Thank you both so much for your responses. I’ve significantly narrowed my lesson plan to focus on understanding how to work with specific materials with an importance placed in craftsmanship, along with projects that help them work through different stages of modeling and prototyping!

The class will be taught in a 3D lab (shop), and they have full access to this outside of class as well…

Nice, I think access to the shop is key. They need time to mess about and experiment :slight_smile:

I just completed a ‘visual communications’ course which was familiar material for me, but required for my degree. Looking back on the course, the instructor did a good job of focusing on the fundamentals and processes, and less on big concepts or ideas or capital-D design topics.
Every week built on the week before, starting with composition, adding typography, then adding color, then combining those foundation elements into design systems. Having only 2-3 weeks per element kept the focus on ‘doing’ and away from trying to scope the ideal design problem (though I confess to having come up with some overwrought concepts.) The instructor cared less about the design integrity of the final result, and more about “did you go through the process” and execute the final submissions with care and craftsmanship.
An analogy for your course might be starting with a more malleable or inexpensive material, perhaps foam-core, wood, or foam, before progressing to metal or plastic. I mean - learning how to make nice clean cuts on foam-core with x-acto knives is a topic worthy of study!

Definitely agree. I think it’s valuable to know how to build prototypes outside of printing everything. Pretty sure I spent 50% of my study time sanding body filler and primer.

Change knives every cut? :slight_smile: I cut some foam-core the other day in a hurry and absolutely butchered it.

Depends who’s buying the blades. Expensed blades, sure change them every three feet. You can also have a block of 2000 grit wet-sand next to your work area and swipe the blade across it every cut to keep it sharp. We used to do this back when we’d walk 5 miles uphill each way in a raging snowstorm.

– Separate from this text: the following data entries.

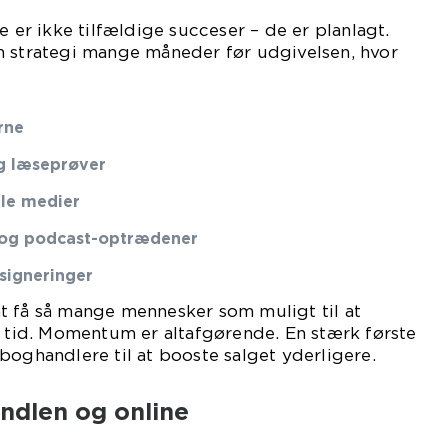
e er ikke tilfældige succeser – de er planlagt.
n strategi mange måneder før udgivelsen, hvor
rne
g læseprøver
ale medier
s og podcast-optrædener
signeringer
t få så mange mennesker som muligt til at
id. Momentum er altafgørende. En stærk første
boghandlere til at booste salget yderligere.
ndlen og online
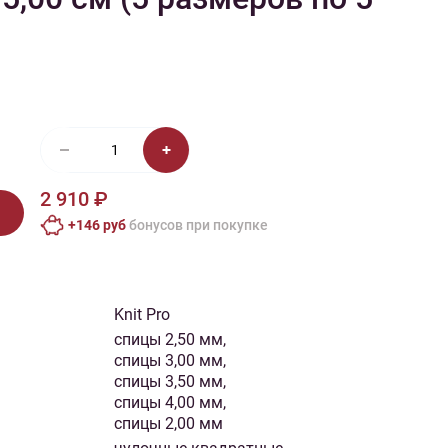
иган
Носки
Платье
Плед
Тапочки
Свитер
Шапка
2 910 ₽
+146 руб
бонусов при покупке
Knit Pro
спицы 2,50 мм,
спицы 3,00 мм,
спицы 3,50 мм,
спицы 4,00 мм,
спицы 2,00 мм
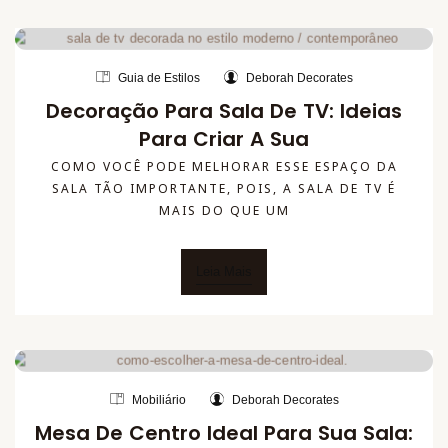
Guia de Estilos
Deborah Decorates
Decoração Para Sala De TV: Ideias
Para Criar A Sua
COMO VOCÊ PODE MELHORAR ESSE ESPAÇO DA
SALA TÃO IMPORTANTE, POIS, A SALA DE TV É
MAIS DO QUE UM
Leia Mais
Mobiliário
Deborah Decorates
Mesa De Centro Ideal Para Sua Sala:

We used to joke around saying that our BS degree stood for Bachelor of Sanding.
Back in the day we had to take dedicated classes for Wood, Metals and Plastics before junior level. Then we had to take Production Techniques where you put all your skills to work making prototypes of your designs. I think we did a camera, an extrusion project, and something else. Probably overkill now but I can definitely see how some students now don’t have a clue how things are made. In a professional setting I have seen designers make unreasonable requests for production parts.
I would stick to designing something simple and familiar (no research). Drill, coffee maker, pencil sharpener, camera, etc. and have them make a prototype. Make them think how the product will be made. Where will the part lines be? Screws? etc.

Also, would love to see some updates from the class! Let us know how it goes. I miss classes like this. Sometimes I wish I could go back and do it again!

Once the project is done maybe you should also have them get an RP quote just as a learning experience. Make them research RP processes and materials and lead time. I’ve also seen designers request RP parts that could be done in 10 min in the shop.

Thats a great idea!

The digital workshop guy flipped out a number of times during busy periods when someone, cough architects, brought in a sheet of mdf to be lasercut into 300mm squares.

It’s definitely valuable to know rough prices on prototypes. I still remember being shocked at getting a cnc quote in my final year that was $1200US. I couldn’t afford it and had to find another way.